具体的な方法:プロンプトを段階的に改善する
プロンプトエンジニアリングの効果を実感しやすいのは、ひとつのプロンプトを段階的に改善していく過程です。ここでは「取引先へのお詫びメールを作成する」という例で、改善の流れを示します。
【基本形】
「取引先へのお詫びメールを書いて」
このままでも文章は生成されますが、内容が一般的すぎて、そのまま使えないことが多くなります。
【具体的にした改善形】
「納期が3日遅れたことについて、取引先の担当者へのお詫びメールを書いて。丁寧だが堅苦しすぎないトーンで、遅延の理由と今後の対応策を含めてほしい」
状況・トーン・含めるべき要素を具体的に伝えることで、より使える内容に近づきます。
【さらに条件を追加した実務向け】
「あなたはメーカーの営業担当です。納期が3日遅れたことについて、取引先の購買担当者へのお詫びメールを書いてください。丁寧だが堅苦しすぎないトーンで、①遅延の理由(部材調達の遅れ)、②新しい納期(来週水曜日)、③再発防止のための対応策、の3点を含めてください。件名も提案してください」
役割設定・具体的な事実関係・含めるべき項目を明示することで、実務でそのまま使いやすい出力に近づきます。この例のように、最初から完璧な指示を作ろうとせず、出力を見ながら条件を追加していく進め方が実践的です。
よくある失敗と改善のヒント
- 失敗例:指示が抽象的すぎる → 「もっと良い文章にして」ではなく、「専門用語を減らして、中学生にも分かる言葉に書き換えて」のように、具体的な変更点を伝える
- 失敗例:前提条件を伝えていない → 読み手が誰か、何のための文章かといった前提を、最初に伝えるようにする
- 失敗例:一度の指示で完璧を求める → 出力を確認したうえで、「ここをもう少し短く」「この部分の理由も加えて」と、対話形式で修正を重ねる
注意点
- ここで紹介したXML構造化などの技法は、Anthropicの開発者向けドキュメントで説明されているものです。実際にどの記法が使えるかは、利用しているサービス(ChatGPT、Claude、Geminiなど)や、開発者向けAPIか一般ユーザー向けチャット画面かによって異なる場合があります。特定の記法を使う際は、その時点で利用しているサービスで有効かどうかを確認しましょう。

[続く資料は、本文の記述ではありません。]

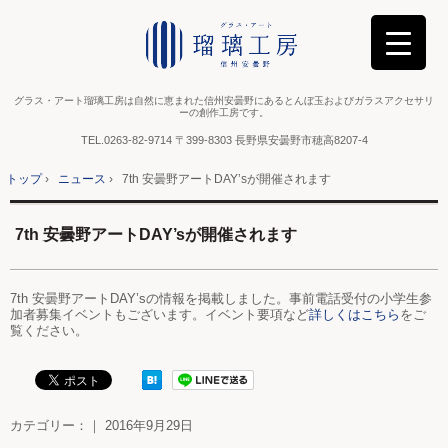
グラス・アート瑠璃工房は自然に恵まれた信州安曇野にあるとんぼ玉およびガラスアクセサリ
ーの創作工房です。
TEL.
0263-82-9714
〒399-8303 長野県安曇野市穂高8207-4
トップ
›
ニュース
›
7th 安曇野アートDAY’sが開催されます
7th 安曇野アートDAY’sが開催されます
7th 安曇野アートDAY’sの情報を掲載しました。事前電話受付の小学生参
加者募集イベントもございます。イベント要項など
詳しくはこちら
をご
覧ください。
カテゴリー：｜ 2016年9月29日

- プロンプトを工夫しても、生成AIの回答が常に正確であるとは限りません。重要な情報は、最終的に人が確認する習慣を持ちましょう。
- 過度に長く複雑なプロンプトが、必ずしも良い結果につながるとは限りません。まずはシンプルな指示から始め、必要に応じて条件を追加していくとよいでしょう。
よくある質問
Q. プロンプトエンジニアリングは専門的な知識がないと学べませんか。
A. 基本的な考え方は、プログラミングの知識がなくても理解できます。まずは「具体的に伝える」「例を示す」といった基本から試してみることをおすすめします。

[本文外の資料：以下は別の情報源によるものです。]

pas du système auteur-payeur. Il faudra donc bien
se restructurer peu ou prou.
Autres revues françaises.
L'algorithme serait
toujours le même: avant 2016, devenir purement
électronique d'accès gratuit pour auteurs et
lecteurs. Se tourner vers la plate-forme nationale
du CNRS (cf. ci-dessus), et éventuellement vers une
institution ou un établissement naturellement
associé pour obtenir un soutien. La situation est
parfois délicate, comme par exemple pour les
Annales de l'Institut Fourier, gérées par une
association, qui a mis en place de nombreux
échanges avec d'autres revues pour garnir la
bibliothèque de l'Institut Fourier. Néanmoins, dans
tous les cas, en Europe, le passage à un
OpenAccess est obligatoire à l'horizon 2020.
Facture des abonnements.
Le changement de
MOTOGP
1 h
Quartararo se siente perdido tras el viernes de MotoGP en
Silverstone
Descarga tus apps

Q. ChatGPTとClaudeで、同じプロンプトの書き方が通用しますか。
A. 明確さや具体例を示すといった基本的な考え方は共通していますが、対応している記法や機能(XML構造化など)はサービスによって異なる場合があります。利用しているサービスの公式ドキュメントもあわせて確認するとよいでしょう。

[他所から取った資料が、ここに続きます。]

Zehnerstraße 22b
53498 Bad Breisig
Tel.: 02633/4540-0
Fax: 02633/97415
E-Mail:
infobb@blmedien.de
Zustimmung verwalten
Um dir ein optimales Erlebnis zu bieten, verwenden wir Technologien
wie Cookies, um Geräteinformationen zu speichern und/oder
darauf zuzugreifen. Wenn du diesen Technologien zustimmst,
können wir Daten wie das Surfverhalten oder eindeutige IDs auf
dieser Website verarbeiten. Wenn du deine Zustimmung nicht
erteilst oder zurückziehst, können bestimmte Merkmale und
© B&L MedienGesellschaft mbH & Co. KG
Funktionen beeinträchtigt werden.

Q. プロンプトを工夫しても回答が改善しない場合はどうすればいいですか。
A. 指示があいまいになっていないか、前提条件を伝えられているかを見直してみましょう。それでも改善しない場合は、質問を小さく分けて、段階的に依頼する方法も効果的です。
まとめ
プロンプトエンジニアリングは、生成AIへの指示の出し方を工夫することで、回答の質を高めるための技術です。明確さ、具体例の提示、役割設定などの基本的な技法を押さえ、プロンプトを段階的に改善していく姿勢が、実務で使える回答を引き出す近道になります。
次に取るべき行動
普段使っている生成AIへの指示をひとつ選び、この記事で紹介した「基本形→具体的にした改善形→実務向け」の流れを参考に、条件を少しずつ追加しながら改善してみましょう。